À l'instar des sept autres participants à la Course, émission présentée le dimanche soir à la télévision de Radio-Canada, cet étudiant de la Faculté de médecine a quitté le Québec en août dernier, pour partir à la découverte de ses terres promises. Premier arrêt: le Yukon, "le plus bel endroit du monde, avec ses milliers d'ours et de loups lâchés en pleine nature". Puis c'est le grand saut en Mongolie, dans le désert de Gobi, immensément peuplé de collines herbeuses. Deux ou trois films plus tard, Alexis se rend au Nord du Japon, dans la grande île de Sakhaline, réputée pour son climat froid et brumeux, avant d'atterrir à Vladivostok, en Sibérie. Brrr...
Coups de foudre
Viennent ensuite la Chine, le Sikkim, le Turkménistan et la Géorgie,
ces deux derniers pays étant d'anciennes républiques socialistes
soviétiques. En fin de parcours, le globe-trotter se rend en Afrique,
plus précisément en Ouganda, au Soudan et en Éthiopie.

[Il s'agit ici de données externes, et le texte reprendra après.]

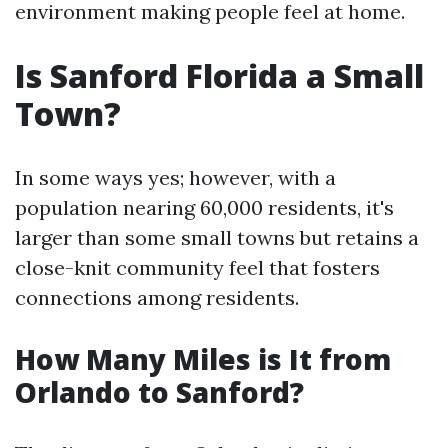
environment making people feel at home.
Is Sanford Florida a Small
Town?
In some ways yes; however, with a
population nearing 60,000 residents, it's
larger than some small towns but retains a
close-knit community feel that fosters
connections among residents.
How Many Miles is It from
Orlando to Sanford?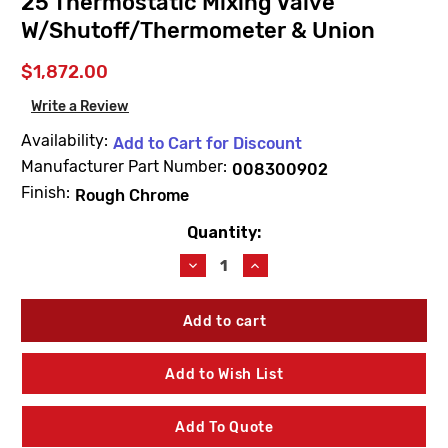
25 Thermostatic Mixing Valve
W/Shutoff/Thermometer & Union
$1,872.00
Write a Review
Availability:
Add to Cart for Discount
Manufacturer Part Number:
008300902
Finish:
Rough Chrome
Quantity:
Current
Stock:
Decrease
Increase
Quantity
Quantity
of
of
Lawler
Lawler
83009-
83009-
02
02
Rough
Rough
Add to Wish List
Chrome
Chrome
66-
66-
25
25
Add To Quote
Thermostatic
Thermostatic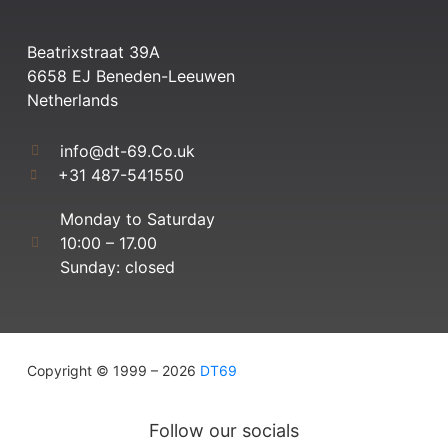
Beatrixstraat 39A
6658 EJ Beneden-Leeuwen
Netherlands
info@dt-69.Co.uk
+31 487-541550
Monday to Saturday
10:00 – 17.00
Sunday: closed
Copyright © 1999 – 2026
DT69
Follow our socials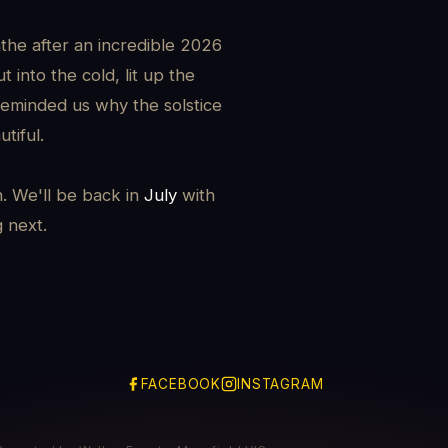
the after an incredible 2026
 into the cold, lit up the
reminded us why the solstice
tiful.
h. We'll be back in
July
with
g next.
FACEBOOK
INSTAGRAM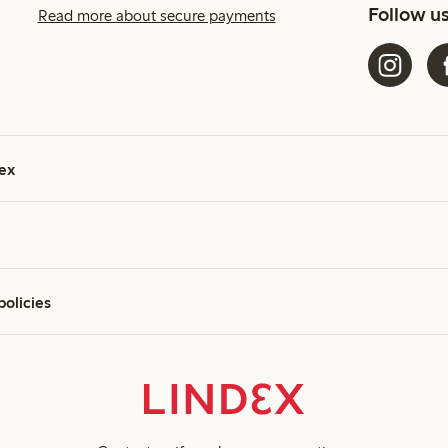
Follow u
Read more about secure payments
ex
policies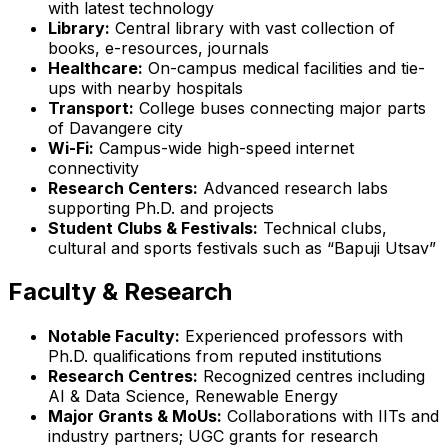
with latest technology
Library:
Central library with vast collection of
books, e-resources, journals
Healthcare:
On-campus medical facilities and tie-
ups with nearby hospitals
Transport:
College buses connecting major parts
of Davangere city
Wi-Fi:
Campus-wide high-speed internet
connectivity
Research Centers:
Advanced research labs
supporting Ph.D. and projects
Student Clubs & Festivals:
Technical clubs,
cultural and sports festivals such as “Bapuji Utsav”
Faculty & Research
Notable Faculty:
Experienced professors with
Ph.D. qualifications from reputed institutions
Research Centres:
Recognized centres including
AI & Data Science, Renewable Energy
Major Grants & MoUs:
Collaborations with IITs and
industry partners; UGC grants for research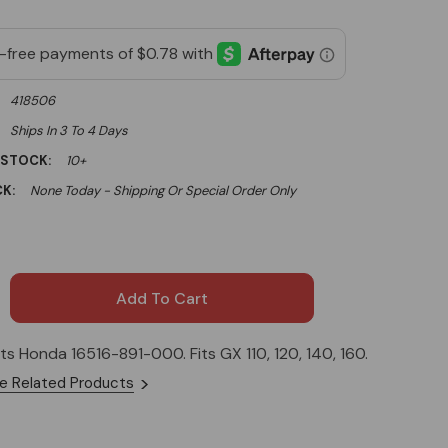
418506
Ships In 3 To 4 Days
 STOCK:
10+
K:
None Today - Shipping Or Special Order Only
its Honda 16516-891-000. Fits GX 110, 120, 140, 160.
e Related Products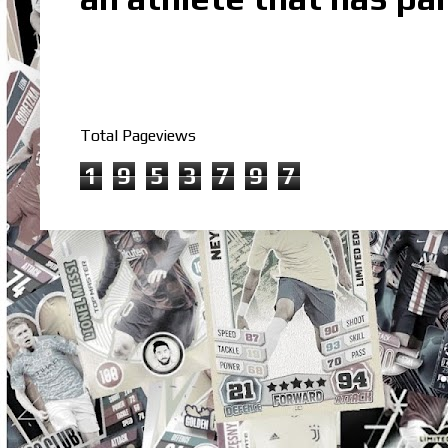
Total Pageviews
1
9
5
3
7
9
7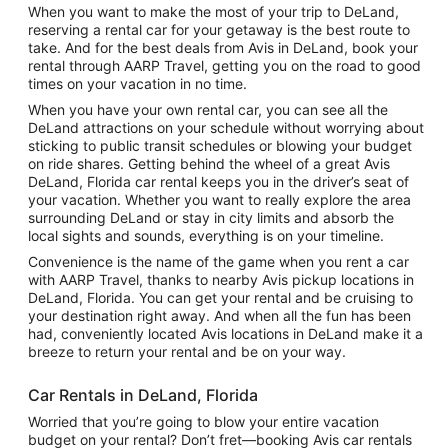
When you want to make the most of your trip to DeLand,
reserving a rental car for your getaway is the best route to
take. And for the best deals from Avis in DeLand, book your
rental through AARP Travel, getting you on the road to good
times on your vacation in no time.
When you have your own rental car, you can see all the
DeLand attractions on your schedule without worrying about
sticking to public transit schedules or blowing your budget
on ride shares. Getting behind the wheel of a great Avis
DeLand, Florida car rental keeps you in the driver’s seat of
your vacation. Whether you want to really explore the area
surrounding DeLand or stay in city limits and absorb the
local sights and sounds, everything is on your timeline.
Convenience is the name of the game when you rent a car
with AARP Travel, thanks to nearby Avis pickup locations in
DeLand, Florida. You can get your rental and be cruising to
your destination right away. And when all the fun has been
had, conveniently located Avis locations in DeLand make it a
breeze to return your rental and be on your way.
Car Rentals in DeLand, Florida
Worried that you’re going to blow your entire vacation
budget on your rental? Don’t fret—booking Avis car rentals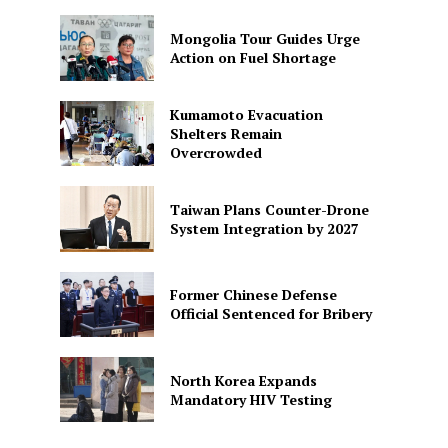
Mongolia Tour Guides Urge
Action on Fuel Shortage
Kumamoto Evacuation
Shelters Remain
Overcrowded
Taiwan Plans Counter-Drone
System Integration by 2027
Former Chinese Defense
Official Sentenced for Bribery
North Korea Expands
Mandatory HIV Testing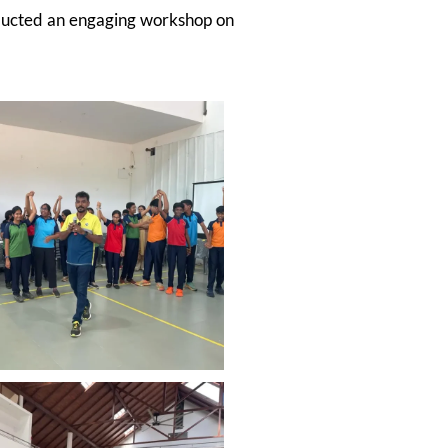
nducted an engaging workshop on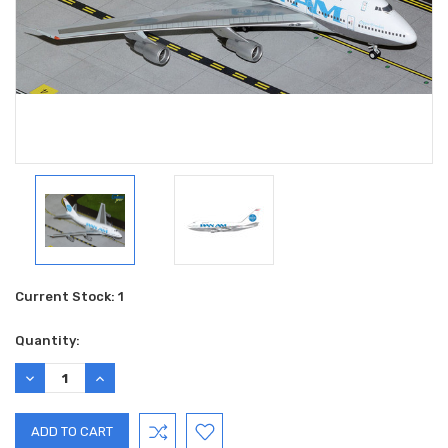
Current Stock:
1
Quantity:
DECREASE
INCREASE
QUANTITY:
QUANTITY: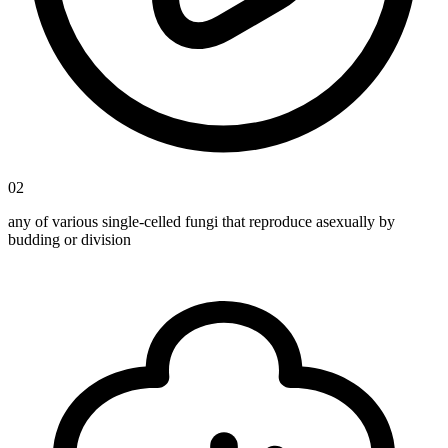
02
any of various single-celled fungi that reproduce asexually by
budding or division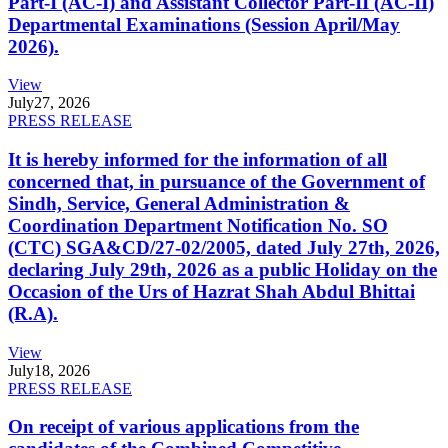
Part-I (AC-I) and Assistant Collector Part-II (AC-II)
Departmental Examinations (Session April/May
2026).
View
July
27, 2026
PRESS RELEASE
It is hereby informed for the information of all
concerned that, in pursuance of the Government of
Sindh, Service, General Administration &
Coordination Department Notification No. SO
(CTC) SGA&CD/27-02/2005, dated July 27th, 2026,
declaring July 29th, 2026 as a public Holiday on the
Occasion of the Urs of Hazrat Shah Abdul Bhittai
(R.A).
View
July
18, 2026
PRESS RELEASE
On receipt of various applications from the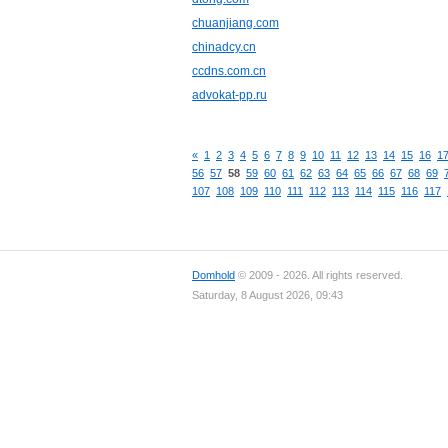
chuanjiang.com
chinadcy.cn
ccdns.com.cn
advokat-pp.ru
«
1
2
3
4
5
6
7
8
9
10
11
12
13
14
15
16
1
56
57
58
59
60
61
62
63
64
65
66
67
68
69
107
108
109
110
111
112
113
114
115
116
117
Domhold
© 2009 - 2026. All rights reserved.
Saturday, 8 August 2026, 09:43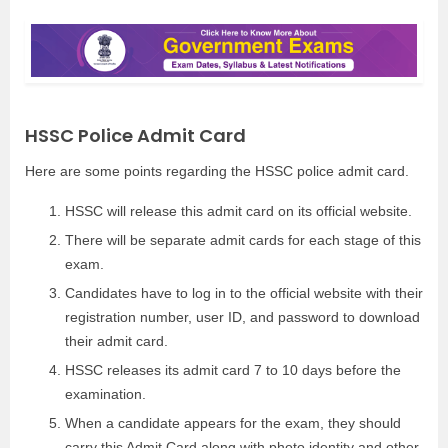
HSSC Police Admit Card
Here are some points regarding the HSSC police admit card.
HSSC will release this admit card on its official website.
There will be separate admit cards for each stage of this
exam.
Candidates have to log in to the official website with their
registration number, user ID, and password to download
their admit card.
HSSC releases its admit card 7 to 10 days before the
examination.
When a candidate appears for the exam, they should
carry this Admit Card along with photo identity and other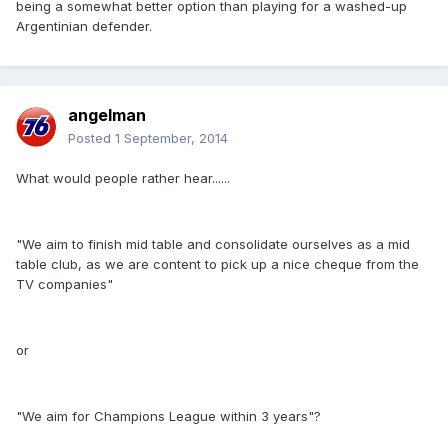
being a somewhat better option than playing for a washed-up
Argentinian defender.
angelman
Posted
1 September, 2014
What would people rather hear......
"We aim to finish mid table and consolidate ourselves as a mid
table club, as we are content to pick up a nice cheque from the
TV companies"
or
"We aim for Champions League within 3 years"?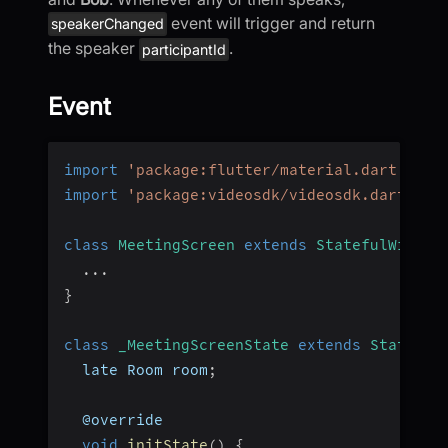
event will trigger and return
speakerChanged
the speaker
.
participantId
Event
import
'package:flutter/material.dart'
;
import
'package:videosdk/videosdk.dart'
;
class
MeetingScreen
extends
StatefulWidget
...
}
class
_MeetingScreenState
extends
State
<
Me
  late Room room
;
  @override
void
initState
(
)
{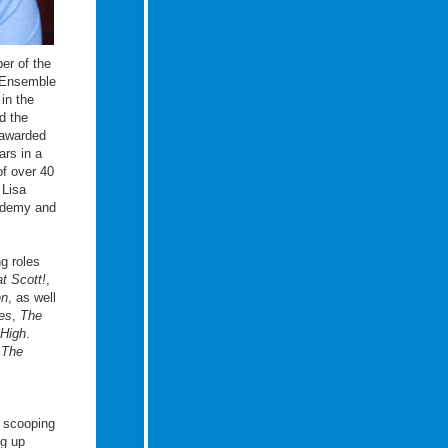
er of the
 Ensemble
in the
d the
awarded
ars in a
of over 40
 Lisa
cademy and
ng roles
t Scott!
,
en
, as well
es
,
The
High
.
,
The
, scooping
ng up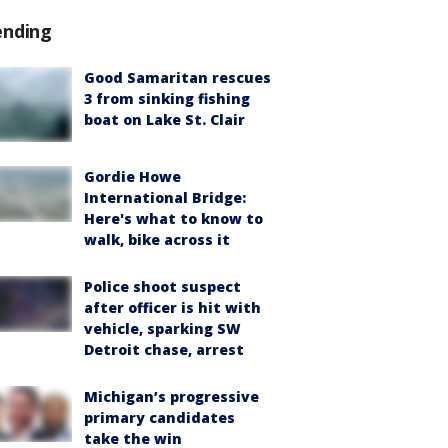
ending
Good Samaritan rescues
3 from sinking fishing
boat on Lake St. Clair
Gordie Howe
International Bridge:
Here's what to know to
walk, bike across it
Police shoot suspect
after officer is hit with
vehicle, sparking SW
Detroit chase, arrest
Michigan’s progressive
primary candidates
take the win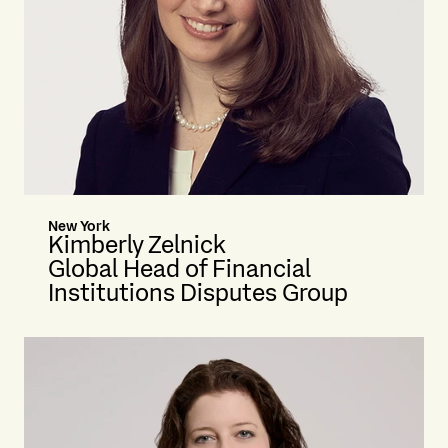
New York
Kimberly Zelnick
Global Head of Financial
Institutions Disputes Group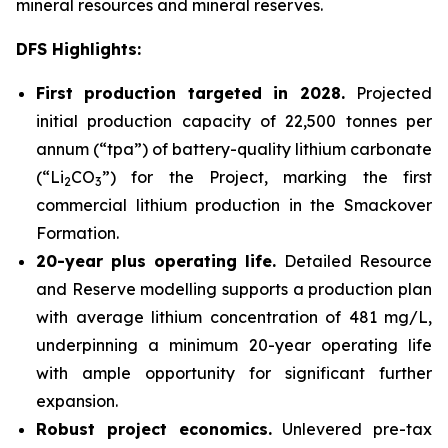
mineral resources and mineral reserves.
DFS Highlights:
First production targeted in 2028.
Projected
initial production capacity of 22,500 tonnes per
annum (“tpa”) of battery-quality lithium carbonate
(“Li
CO
”) for the Project, marking the first
2
3
commercial lithium production in the Smackover
Formation.
20-year plus operating life.
Detailed Resource
and Reserve modelling supports a production plan
with average lithium concentration of 481 mg/L,
underpinning a minimum 20-year operating life
with ample opportunity for significant further
expansion.
Robust project economics.
Unlevered pre-tax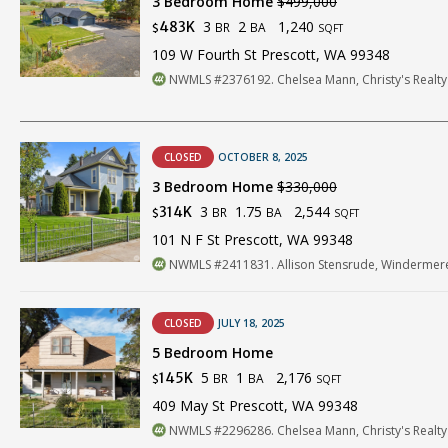
3 Bedroom Home
$499,000
3
2
1,240
483K
BR
BA
$
SQFT
109 W Fourth St Prescott, WA 99348
NWMLS #2376192. Chelsea Mann, Christy's Realty
CLOSED
OCTOBER 8, 2025
3 Bedroom Home
$330,000
3
1.75
2,544
314K
BR
BA
$
SQFT
101 N F St Prescott, WA 99348
NWMLS #2411831. Allison Stensrude, Windermere
CLOSED
JULY 18, 2025
5 Bedroom Home
5
1
2,176
145K
BR
BA
$
SQFT
409 May St Prescott, WA 99348
NWMLS #2296286. Chelsea Mann, Christy's Realty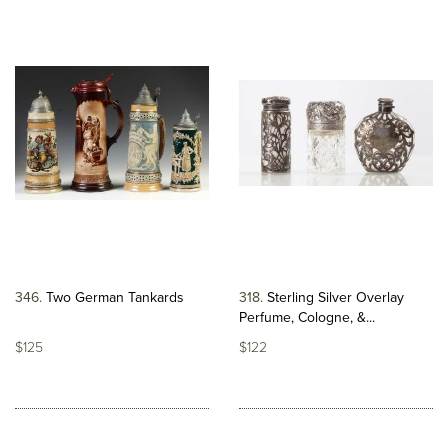
346
Two German Tankards
318
Sterling Silver Overlay
Perfume, Cologne, &...
$125
$122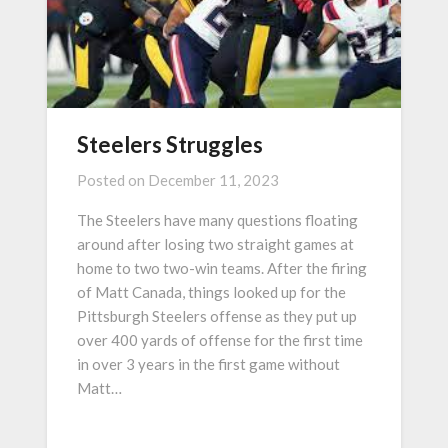
Steelers Struggles
Posted on
December 11, 2023
The Steelers have many questions floating
around after losing two straight games at
home to two two-win teams. After the firing
of Matt Canada, things looked up for the
Pittsburgh Steelers offense as they put up
over 400 yards of offense for the first time
in over 3 years in the first game without
Matt…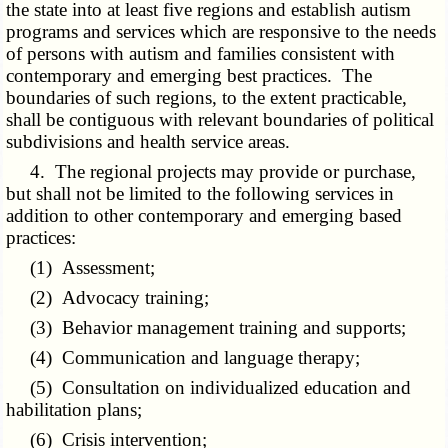
the state into at least five regions and establish autism
programs and services which are responsive to the needs
of persons with autism and families consistent with
contemporary and emerging best practices. The
boundaries of such regions, to the extent practicable,
shall be contiguous with relevant boundaries of political
subdivisions and health service areas.
4. The regional projects may provide or purchase,
but shall not be limited to the following services in
addition to other contemporary and emerging based
practices:
(1) Assessment;
(2) Advocacy training;
(3) Behavior management training and supports;
(4) Communication and language therapy;
(5) Consultation on individualized education and
habilitation plans;
(6) Crisis intervention;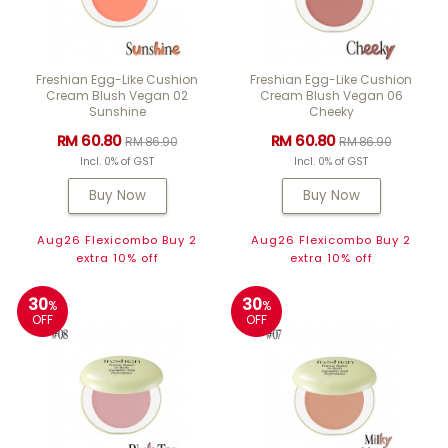
Freshian Egg-Like Cushion
Freshian Egg-Like Cushion
Cream Blush Vegan 02
Cream Blush Vegan 06
Sunshine
Cheeky
RM 60.80
RM 60.80
RM 86.90
RM 86.90
Incl. 0% of GST
Incl. 0% of GST
Buy Now
Buy Now
Aug26 Flexicombo Buy 2
Aug26 Flexicombo Buy 2
extra 10% off
extra 10% off
30
30
%
%
OFF
OFF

Dernière destination: le Maroc, un pays qu'il connaît bien
pour y avoir vécu durant trois ans, son père ayant déjà
été coopérant pour un organisme humanitaire. Pourquoi
avoir choisi ces destinations plutôt que d'autres? Alexis Turgeon
n'en sait trop rien. Grand amateur de bandes dessinées, il affirme
avoir voulu voir de ses propres yeux certains pays découverts au
cours de ses lectures, comme par exemple le Sikkim. Dans ce petit état
himalayen de l'Inde, situé entre le Népal et le Bhutan, le
jeune homme a tourné un film sur le bouddhisme qui a d'ailleurs suscité
certaines réactions chez les téléspectateurs de la
Course. Sans vouloir régler ses comptes à cette doctrine religieuse,
Alexis y laisse entendre que la notoriété dont bénéficie
en Occident cette religion millénaire est peut-être surfaite
et pas aussi "pure" qu'on le croirait...
Ses sujets de prédilection? La vie, dans son plus simple appareil. "En Géorgie, j'ai fait la connaissance d'un homme de 103 ans qui gardait depuis 91 ans les ruines d'une église. J'avais beau lui poser des questions sur lui-même, sur l'importance de cette église dans sa vie, rien n'y faisait; il ne répondait pas à mes questions. Alors, je l'ai laissé parler." Quand on demande à Alexis Turgeon de parler du moment le plus fort de la Course, de cet instant où on se pince pour savoir si c'est vrai, il répond tout bonnement avoir vécu des moments intenses lors de ses nombreux voyages en taxi où il laissait son esprit vagabonder au gré de son imagination... et de paysages à couper le souffle. "Je me souviendra toujours de cet instant magique où, en plein désert de Gobi, dans une voiture toute bringuebalante, j'ai entendu les Colocs jouer à la radio..."
Les pas perdus
À côté de ces coups de foudre et aussi de toutes ces
révélations sur lui-même reçues en plein coeur,
l'étudiant de médecine avoue bien sûr quelques moments
creux, comme ces innombrables heures passées dans les ambassades
à attendre des billets d'avion et des visas (il a dû se rendre
en Égypte pour acheter un visa éthiopien) et tous ces pas
perdus dans les aéroports à attendre des vols annoncés
qui n'arrivent jamais. Mais tout cela constitue de l'histoire ancienne;
pour Alexis demeure en effet le souvenir d'une expérience ancrée
à tout jamais dans sa mémoire. Troisième au classement
de la course, ce qui lui vaut un stage de trois mois comme réalisateur
aux émissions jeunesse de Radio-Canada, cet aventurier dans l'âme
s'interroge sur son avenir de jeune médecin, à qui il reste
une année d'externat à compléter avant d'entrer dans
le "système". Toubib or not toubib? L'avenir (et le destin)
le diront.
"Participer à la Course m'a fait découvrir que je serais capable de vivre partout dans le monde, lance Alexis. Je sais aussi que les habitants de cette planète, où qu'ils vivent, souhaitent en fin de compte une seule et même chose: être heureux."